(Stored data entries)
★ ★ ★ ★ ★

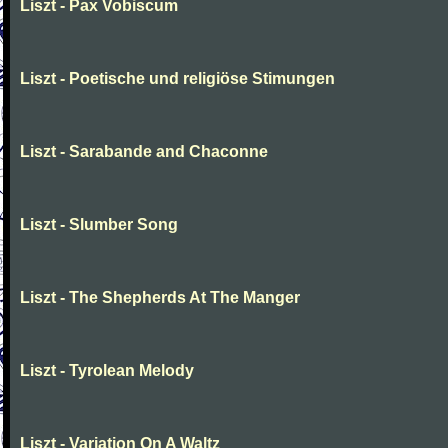
Liszt - Pax Vobiscum
Liszt - Poetische und religiöse Stimungen
Liszt - Sarabande and Chaconne
Liszt - Slumber Song
Liszt - The Shepherds At The Manger
Liszt - Tyrolean Melody
Liszt - Variation On A Waltz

★ ★ ★ ★ ★

What to produce: Return the records above verbatim, leaving out images.

Task solution:
Liszt - Pax Vobiscum
Liszt - Poetische und religiöse Stimungen
Liszt - Sarabande and Chaconne
Liszt - Slumber Song
Liszt - The Shepherds At The Manger
Liszt - Tyrolean Melody
Liszt - Variation On A Waltz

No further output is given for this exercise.